A python library to manipulate formal languages and various automata
https://pypi.org/project/pyformlang/
MIT License
43 stars 10 forks source link

pyformlang.regular_expression.regex_objects.MisformedRegexError: Wrong parenthesis regex Regex #12

Closed vadyushkins closed 2 years ago

vadyushkins commented 3 years ago

Hi, @Aunsiels!

Thank you for the awesome library! :clap:

Unfortunately, while using your library, I got the error :bug: mentioned in the title. :disappointed:

Environment

How to reproduce

from pyformlang.cfg import CFG
from pyformlang.rsa import RecursiveAutomaton as RSA

rsa = RSA.from_cfg(CFG.from_text("S -> ((a|((b|c))))"))

Possible reason

I think this is due to the fact that instead of a regular expression on the right side, CFG breaks it down into products(using |) of the form like this:

S -> c))))
S -> ((a
S -> ((b

Which will be converted to text like this

S -> c))))|((a|((b

Possible solution

I can suggest replacing the from_cfg() function with the from_text() function, since regex in production body is not supported in CFG in the expected way.

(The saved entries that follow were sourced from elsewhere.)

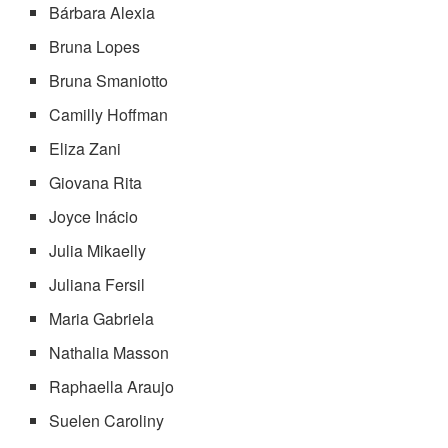
Bárbara Alexia
Bruna Lopes
Bruna Smaniotto
Camilly Hoffman
Eliza Zani
Giovana Rita
Joyce Inácio
Julia Mikaelly
Juliana Fersil
Maria Gabriela
Nathalia Masson
Raphaella Araujo
Suelen Caroliny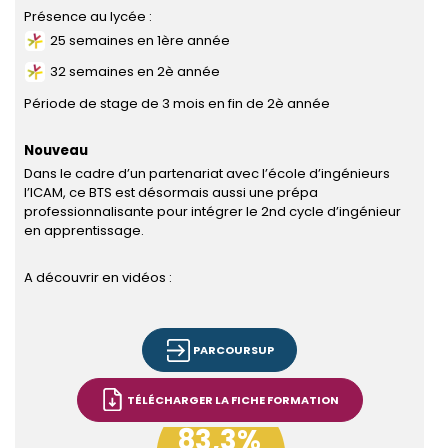
Présence au lycée :
25 semaines en 1ère année
32 semaines en 2è année
Période de stage de 3 mois en fin de 2è année
Nouveau
Dans le cadre d’un partenariat avec l’école d’ingénieurs
l’ICAM, ce BTS est désormais aussi une prépa
professionnalisante pour intégrer le 2nd cycle d’ingénieur
en apprentissage.
A découvrir en vidéos :
PARCOURSUP
TÉLÉCHARGER LA FICHE FORMATION
83,3%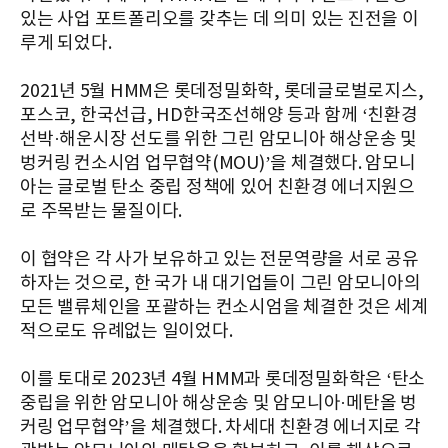
있는 사업 포트폴리오를 갖추는 데 의미 있는 진전을 이
루게 되었다.
2021년 5월 HMM은 롯데정밀화학, 롯데글로벌로지스,
포스코, 한국선급, HD한국조선해양 등과 함께 ‘친환경
선박·해운시장 선도를 위한 그린 암모니아 해상운송 및
벙커링 컨소시엄 업무협약(MOU)’을 체결했다. 암모니
아는 글로벌 탄소 중립 정책에 있어 친환경 에너지원으
로 주목받는 물질이다.
이 협약은 각 사가 보유하고 있는 전문역량을 서로 공유
하자는 것으로, 한 국가 내 대기업들이 그린 암모니아의
모든 밸류체인을 포괄하는 컨소시엄을 체결한 것은 세계
적으로도 유례없는 일이었다.
이를 토대로 2023년 4월 HMM과 롯데정밀화학은 ‘탄소
중립을 위한 암모니아 해상운송 및 암모니아·메탄올 벙
커링 업무협약’을 체결했다. 차세대 친환경 에너지로 각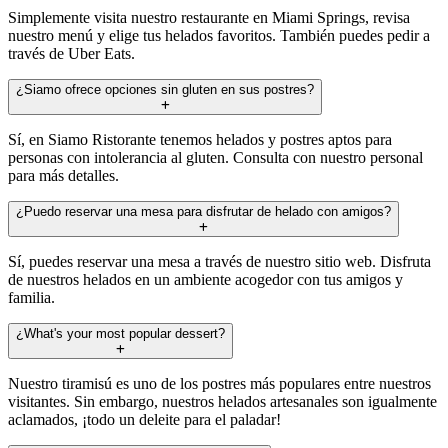
Simplemente visita nuestro restaurante en Miami Springs, revisa
nuestro menú y elige tus helados favoritos. También puedes pedir a
través de Uber Eats.
¿Siamo ofrece opciones sin gluten en sus postres?
Sí, en Siamo Ristorante tenemos helados y postres aptos para
personas con intolerancia al gluten. Consulta con nuestro personal
para más detalles.
¿Puedo reservar una mesa para disfrutar de helado con amigos?
Sí, puedes reservar una mesa a través de nuestro sitio web. Disfruta
de nuestros helados en un ambiente acogedor con tus amigos y
familia.
¿What's your most popular dessert?
Nuestro tiramisú es uno de los postres más populares entre nuestros
visitantes. Sin embargo, nuestros helados artesanales son igualmente
aclamados, ¡todo un deleite para el paladar!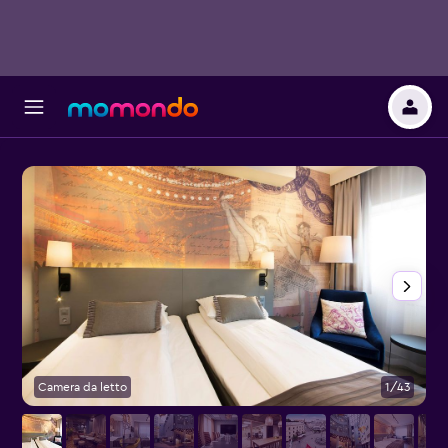
Camera da letto
1/43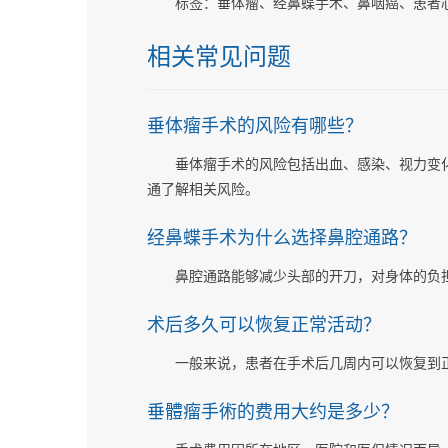
标签：垂体瘤、经鼻蝶手术、鼻咽癌、患者
相关常见问题
垂体瘤手术的风险有哪些？
垂体瘤手术的风险包括出血、感染、视力变
通了解相关风险。
经鼻蝶手术为什么选择鼻腔通路？
鼻腔通路能够减少头部的开刀，对身体的负
术后多久可以恢复正常活动？
一般来说，患者在手术后几周内可以恢复到
垂體瘤手術的费用大约是多少？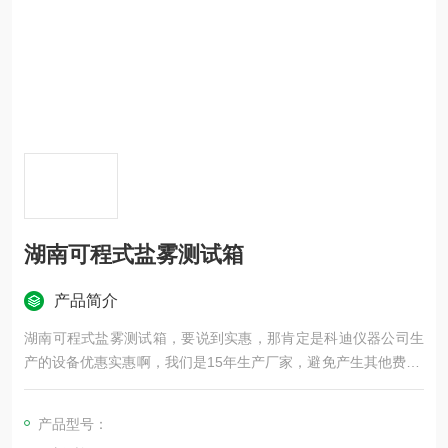
湖南可程式盐雾测试箱
产品简介
湖南可程式盐雾测试箱，要说到实惠，那肯定是科迪仪器公司生
产的设备优惠实惠啊，我们是15年生产厂家，避免产生其他费用,
专业提供性能稳定,性价比高的设备,设备经久耐用,运输方便,应用
广泛,期待您的咨询!
产品型号：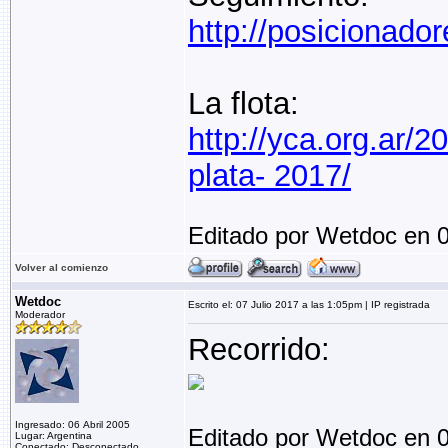
http://posicionador
La flota:
http://yca.org.ar/2
plata- 2017/
Editado por Wetdoc en 0
Volver al comienzo
Wetdoc
Escrito el: 07 Julio 2017 a las 1:05pm | IP registrada
Moderador
Recorrido:
Ingresado: 06 Abril 2005
Editado por Wetdoc en 0
Lugar: Argentina
Conectado: Desconectado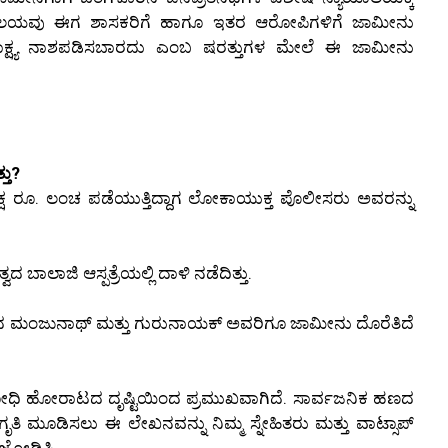
ನ್ಯಾಯಾಲಯವು ಈಗ ಶಾಸಕರಿಗೆ ಹಾಗೂ ಇತರ ಆರೋಪಿಗಳಿಗೆ ಜಾಮೀನು
ಸಾಕ್ಷ್ಯ ನಾಶಪಡಿಸಬಾರದು ಎಂಬ ಷರತ್ತುಗಳ ಮೇಲೆ ಈ ಜಾಮೀನು
ತು?
ಕ್ಷ ರೂ. ಲಂಚ ಪಡೆಯುತ್ತಿದ್ದಾಗ ಲೋಕಾಯುಕ್ತ ಪೊಲೀಸರು ಅವರನ್ನು
ದ ಬಾಲಾಜಿ ಆಸ್ಪತ್ರೆಯಲ್ಲಿ ದಾಳಿ ನಡೆದಿತ್ತು.
ದ ಮಂಜುನಾಥ್ ಮತ್ತು ಗುರುನಾಯಕ್ ಅವರಿಗೂ ಜಾಮೀನು ದೊರೆತಿದೆ
ಿರೋಧಿ ಹೋರಾಟದ ದೃಷ್ಟಿಯಿಂದ ಪ್ರಮುಖವಾಗಿದೆ. ಸಾರ್ವಜನಿಕ ಹಣದ
ೃತಿ ಮೂಡಿಸಲು ಈ ಲೇಖನವನ್ನು ನಿಮ್ಮ ಸ್ನೇಹಿತರು ಮತ್ತು ವಾಟ್ಸಾಪ್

But these will be backward-incompatible changes and I want to know what you think about this?

Aunsiels commented 3 years ago

I think @IlyaEp will know better what was the purpose of these methods and how to use them.

The CFG.from_text method is not designed to receive a regex. In the documentation:

The structure of a production is: head -> body1 | body2 | ... | bodyn where | separates the bodies.

This is just a shortcut for: head -> body1 head -> body2 ...

The "|" symbol is not related to the regex "|" symbol. Each body is composed of terminals and variables, as a concatenation. That's it.

This representation is similar to the one used in NLTK.

I am not sure if RSAs are supposed to support these kinds of operations. Maybe both "from_text" and "from_cfg" methods are required? @IlyaEp was the one who created RSA, he might have an opinion on this.